Developing New Cures

21st Century Cures

In 2014, Rep. DeGette undertook an initiative to accelerate the pace at which our nation develops new cures and treatments for some of the world’s most stubborn diseases. 

In taking on this challenge, she soon found a partner in Rep. Fred Upton, a Republican from Michigan. They would go on to spend the next several years talking to experts and stakeholders from across the country to understand what needed to be done to speed-up the way our country delivers breakthrough new treatments to patients. They held countless hearings, meetings and roundtable discussions – all in an effort to gather as much input and feedback as they could from those who knew the issue best.

In May 2015, Reps. DeGette and Upton unveiled their plan, known as the 21st Century Cures Act. It was approved by Congress in 2016 and signed into law by President Obama that same year.

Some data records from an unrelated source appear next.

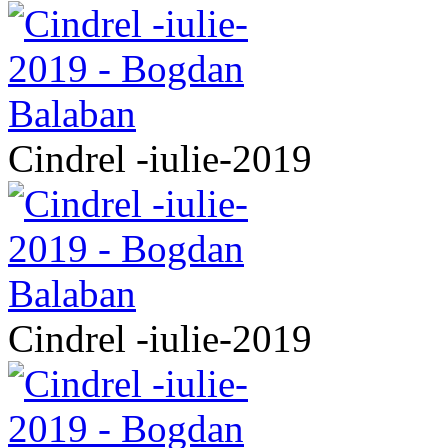
Cindrel -iulie-2019
Cindrel -iulie-2019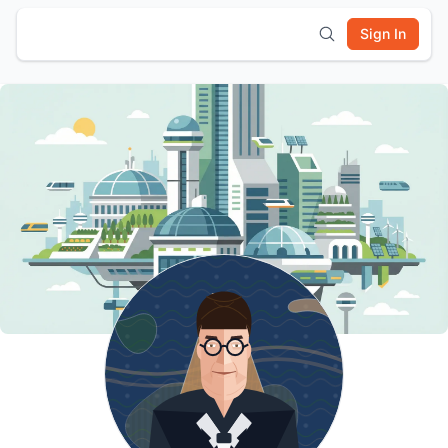
Sign In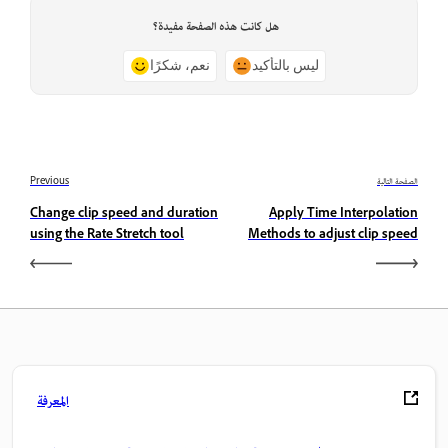
هل كانت هذه الصفحة مفيدة؟
نعم، شكرًا
ليس بالتأكيد
Previous
الصفحة التالية
Change clip speed and duration
Apply Time Interpolation
using the Rate Stretch tool
Methods to adjust clip speed
المعرفة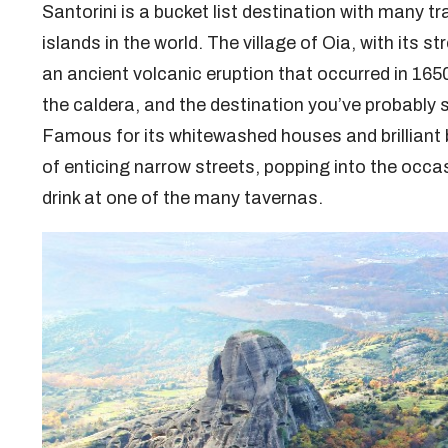
Santorini is a bucket list destination with many t
islands in the world. The village of Oia, with its st
an ancient volcanic eruption that occurred in 165
the caldera, and the destination you’ve probably
Famous for its whitewashed houses and brilliant b
of enticing narrow streets, popping into the occasi
drink at one of the many tavernas.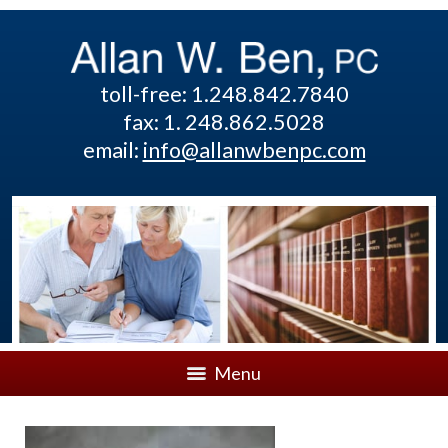
toll-free: 1.248.842.7840
fax: 1. 248.862.5028
email:
info@allanwbenpc.com
Menu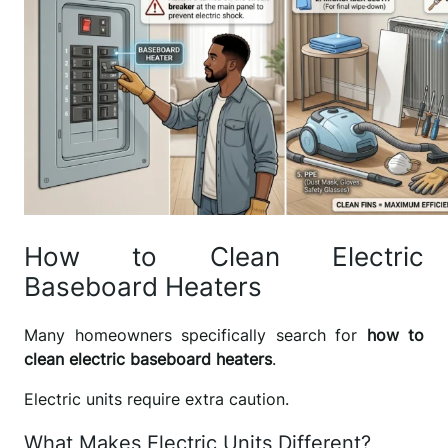
How to Clean Electric
Baseboard Heaters
Many homeowners specifically search for
how to
clean electric baseboard heaters
.
Electric units require extra caution.
What Makes Electric Units Different?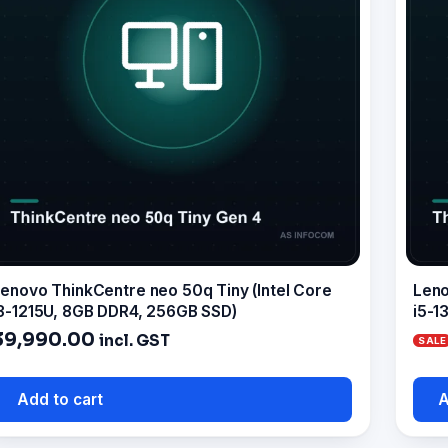
enovo ThinkCentre neo 50q Tiny (Intel Core
Leno
3-1215U, 8GB DDR4, 256GB SSD)
i5-1
39,990.00
incl. GST
Add to cart
A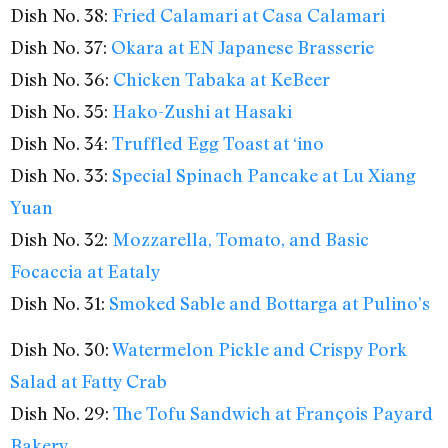
Dish No. 38:
Fried Calamari at Casa Calamari
Dish No. 37:
Okara at EN Japanese Brasserie
Dish No. 36:
Chicken Tabaka at KeBeer
Dish No. 35:
Hako-Zushi at Hasaki
Dish No. 34:
Truffled Egg Toast at ‘ino
Dish No. 33:
Special Spinach Pancake at Lu Xiang
Yuan
Dish No. 32:
Mozzarella, Tomato, and Basic
Focaccia at Eataly
Dish No. 31:
Smoked Sable and Bottarga at Pulino’s
Dish No. 30:
Watermelon Pickle and Crispy Pork
Salad at Fatty Crab
Dish No. 29:
The Tofu Sandwich at François Payard
Bakery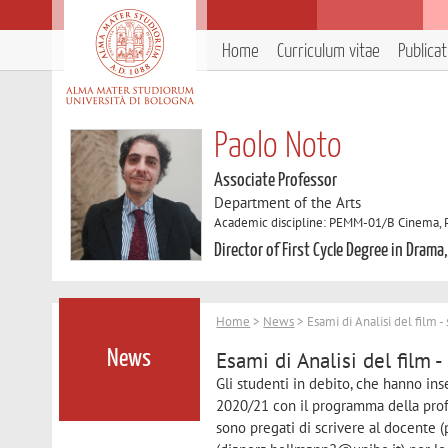
Home
Curriculum vitae
Publica
Paolo Noto
Associate Professor
Department of the Arts
Academic discipline: PEMM-01/B Cinema, Ph
Director of First Cycle Degree in Drama
Home
>
News
> Esami di Analisi del film -
Esami di Analisi del film -
News
Gli studenti in debito, che hanno ins
2020/21 con il programma della profes
sono pregati di scrivere al docente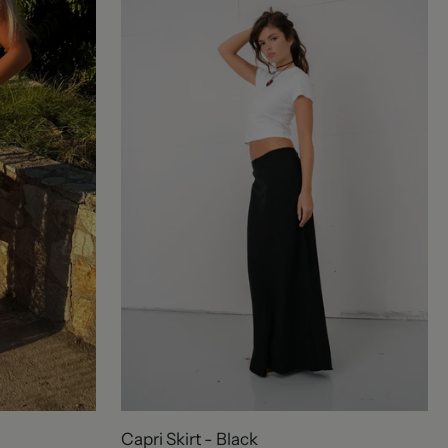
Capri Skirt - Black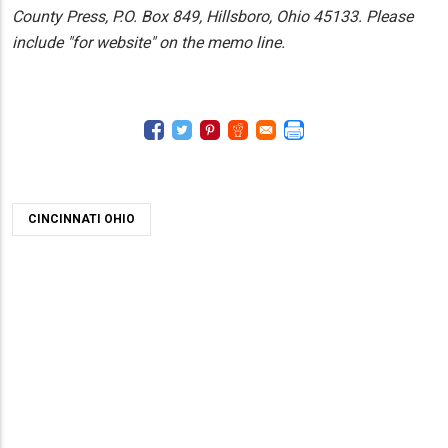
County Press, P.O. Box 849, Hillsboro, Ohio 45133. Please
include "for website" on the memo line.
CINCINNATI OHIO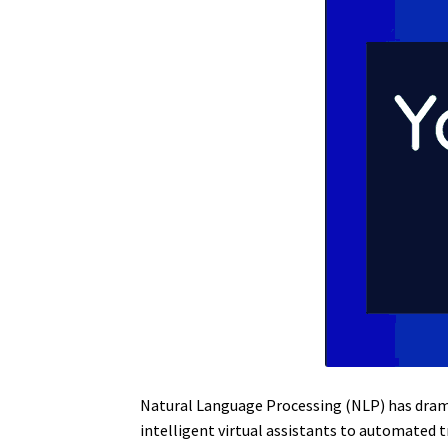
Natural Language Processing (NLP) has dram
intelligent virtual assistants to automated 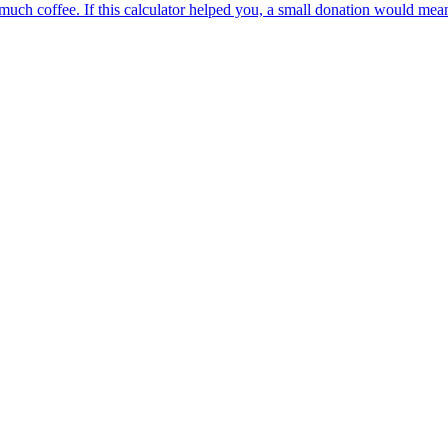
oo much coffee. If this calculator helped you, a small donation would me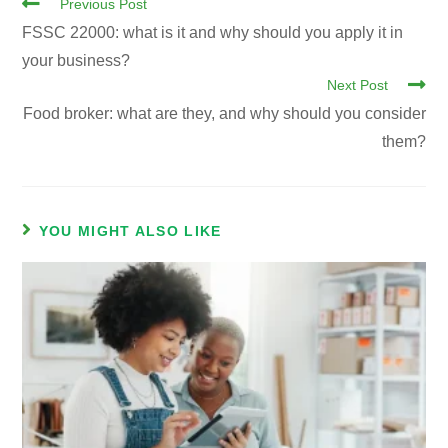
Previous Post
FSSC 22000: what is it and why should you apply it in
your business?
Next Post
Food broker: what are they, and why should you consider
them?
YOU MIGHT ALSO LIKE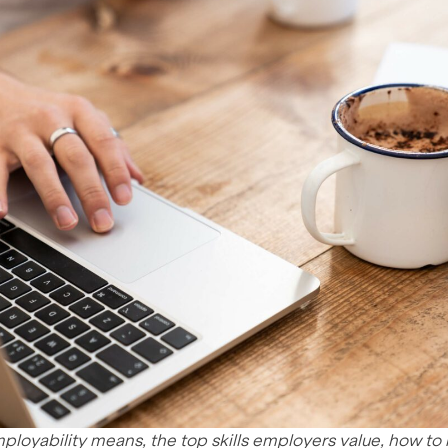
ployability means, the top skills employers value, how to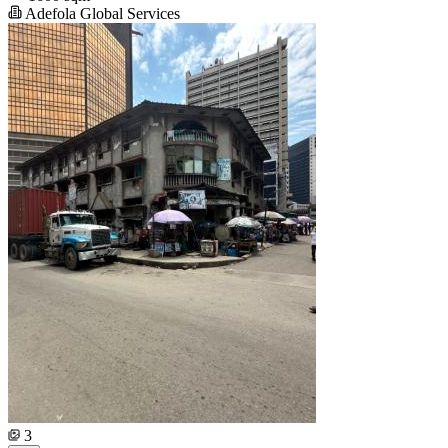
Adefola Global Services
3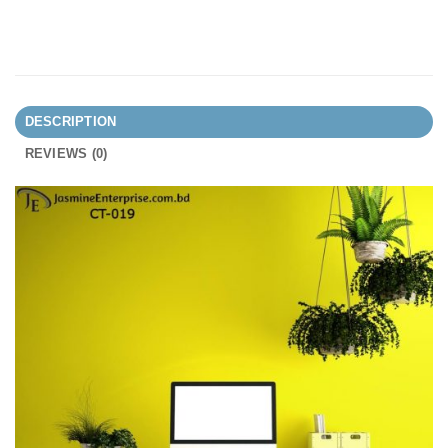
DESCRIPTION
REVIEWS (0)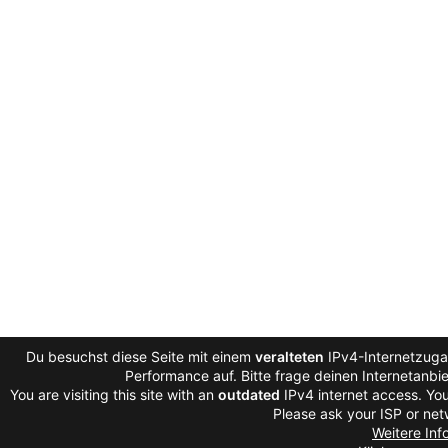
Du besuchst diese Seite mit einem
veralteten
IPv4-Internetzugan
Performance auf. Bitte frage deinen Internetanb
You are visiting this site with an
outdated
IPv4 internet access. You
Please ask your ISP or net
Weitere Inf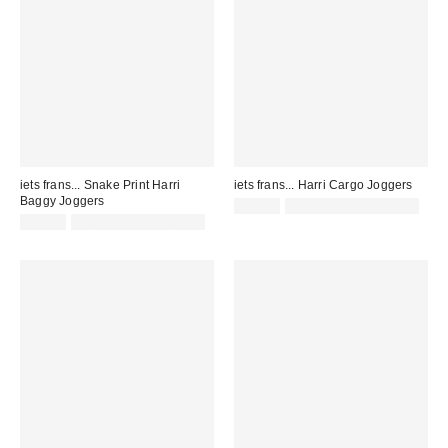
iets frans... Snake Print Harri
iets frans... Harri Cargo Joggers
Baggy Joggers
£55.00
not eligible for discount
£57.00
not eligible for discount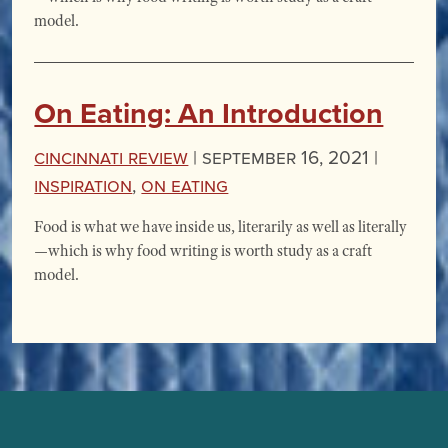
model.
On Eating: An Introduction
Cincinnati Review
|
September 16, 2021 |
Inspiration
,
On Eating
Food is what we have inside us, literarily as well as literally
—which is why food writing is worth study as a craft
model.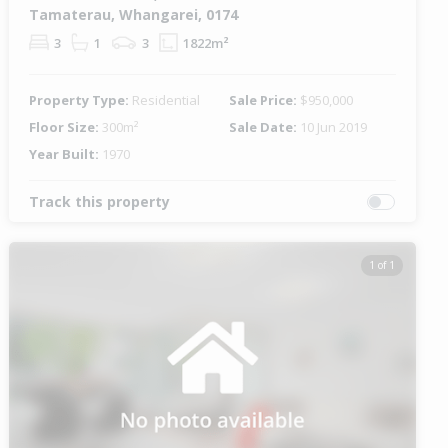
Tamaterau, Whangarei, 0174
3
1
3
1822m²
Property Type:
Residential
Sale Price:
$950,000
Floor Size:
300m²
Sale Date:
10 Jun 2019
Year Built:
1970
Track this property
1 of 1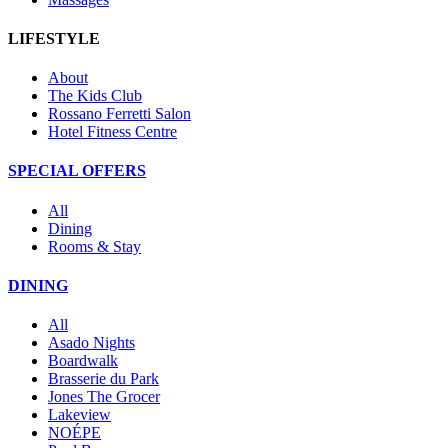
LIFESTYLE
About
The Kids Club
Rossano Ferretti Salon
Hotel Fitness Centre
SPECIAL OFFERS
All
Dining
Rooms & Stay
DINING
All
Asado Nights
Boardwalk
Brasserie du Park
Jones The Grocer
Lakeview
NOÉPE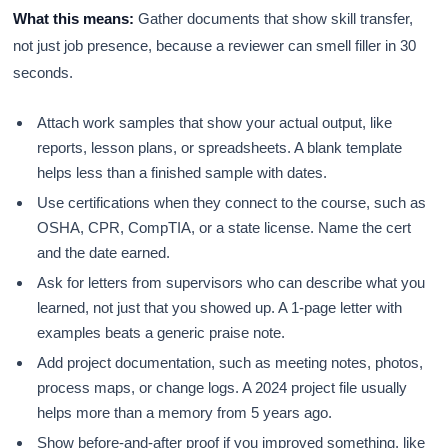
What this means:
Gather documents that show skill transfer,
not just job presence, because a reviewer can smell filler in 30
seconds.
Attach work samples that show your actual output, like
reports, lesson plans, or spreadsheets. A blank template
helps less than a finished sample with dates.
Use certifications when they connect to the course, such as
OSHA, CPR, CompTIA, or a state license. Name the cert
and the date earned.
Ask for letters from supervisors who can describe what you
learned, not just that you showed up. A 1-page letter with
examples beats a generic praise note.
Add project documentation, such as meeting notes, photos,
process maps, or change logs. A 2024 project file usually
helps more than a memory from 5 years ago.
Show before-and-after proof if you improved something, like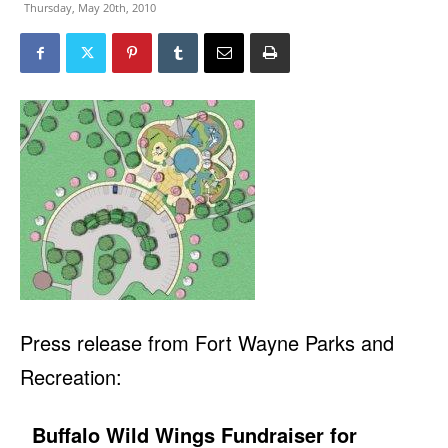
Thursday, May 20th, 2010
Press release from Fort Wayne Parks and
Recreation:
Buffalo Wild Wings Fundraiser for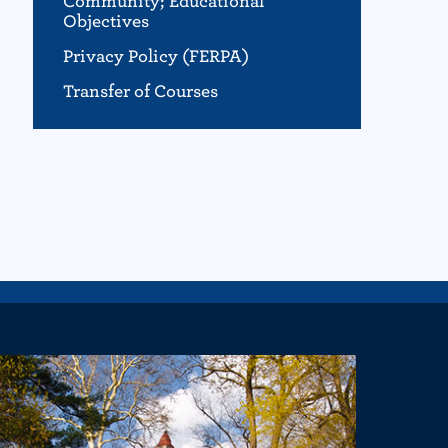
Community; Educational
Objectives
Privacy Policy (FERPA)
Transfer of Courses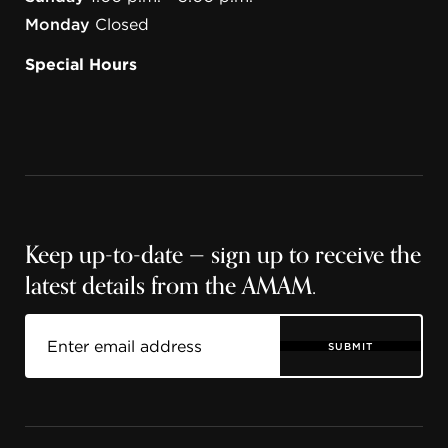
Monday
Closed
Special Hours
Keep up-to-date — sign up to receive the
latest details from the AMAM.
SUBMIT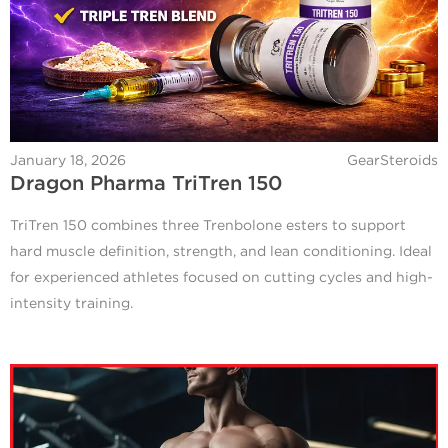
January 18, 2026
GearSteroids
Dragon Pharma TriTren 150
TriTren 150 combines three Trenbolone esters to support
hard muscle definition, strength, and lean conditioning. Ideal
for experienced athletes focused on cutting cycles and high-
intensity training.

In the years since the landmark legislation was signed into law, our nation has become better at screening for and preventing certain types of cancer. We have improved our understanding of the human brain and we are making significant strides in the field of regenerative medicine. We’ve developed new treatments for cystic fibrosis, increased funding for Alzheimer’s research and are on the cusp of finding a cure for sickle cell anemia. And we’ve seen a record number of new generic drugs approved for the market, which are helping to lower the cost of health care for millions of Americans.

The 21st Century Cures Act has been widely hailed as a major success, both for how it has modernized our medical research fields and as an example of how Congress is supposed to work. And now Reps. DeGette and Upton are looking to build upon that success even more.

President Obama signs 21st Century Cures

Cures 2.0

In July 2019, in an effort to build upon the tremendous success of the 21st Century Cures Act, Reps. DeGette and Upton announced they were working on another major piece of legislation to further improve the way our nation delivers new life-saving treatments to patients.

They are calling that new bill “Cures 2.0.” While the original 21st Century Cures Act focused on discovering and developing new cures, Cures 2.0 bill will focus on improving how those new treatments are delivered to the patients who need them.

In November 2019, Reps. DeGette and Upton released their initial vision for their new Cures 2.0 legislation.